____ Material for this exercise

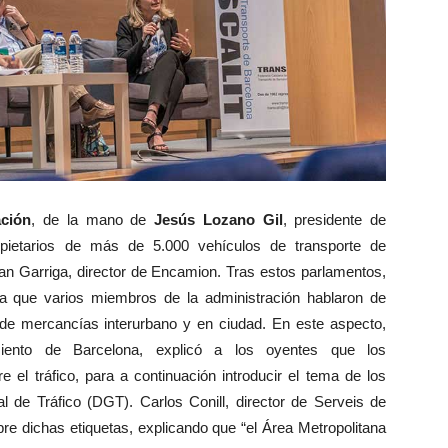
ación
, de la mano de
Jesús Lozano Gil
, presidente de
opietarios de más de 5.000 vehículos de transporte de
an Garriga, director de Encamion. Tras estos parlamentos,
a que varios miembros de la administración hablaron de
 de mercancías interurbano y en ciudad. En este aspecto,
miento de Barcelona, explicó a los oyentes que los
 el tráfico, para a continuación introducir el tema de los
al de Tráfico (DGT). Carlos Conill, director de Serveis de
re dichas etiquetas, explicando que “el Área Metropolitana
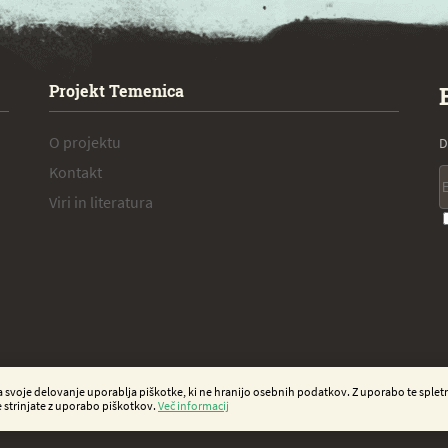
Projekt Temenica
O projektu
D
Kontakt
Viri in literatura
a svoje delovanje uporablja piškotke, ki ne hranijo osebnih podatkov. Z uporabo te spletn
e strinjate z uporabo piškotkov.
Več informacij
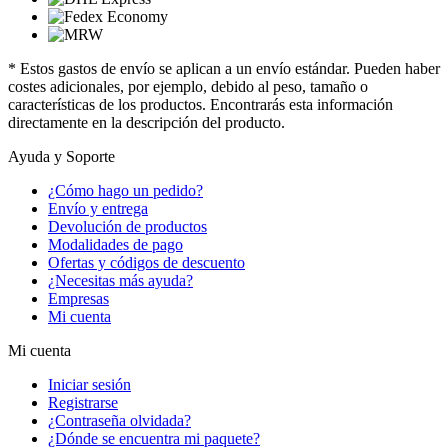
* Estos gastos de envío se aplican a un envío estándar. Pueden haber
costes adicionales, por ejemplo, debido al peso, tamaño o
características de los productos. Encontrarás esta información
directamente en la descripción del producto.
Ayuda y Soporte
¿Cómo hago un pedido?
Envío y entrega
Devolución de productos
Modalidades de pago
Ofertas y códigos de descuento
¿Necesitas más ayuda?
Empresas
Mi cuenta
Mi cuenta
Iniciar sesión
Registrarse
¿Contraseña olvidada?
¿Dónde se encuentra mi paquete?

________

Once you have identified the lines above that contain "uporabo", copy each of them.

a svoje delovanje uporablja piškotke, ki ne hranijo osebnih podatkov. Z uporabo te spletn
e strinjate z uporabo piškotkov.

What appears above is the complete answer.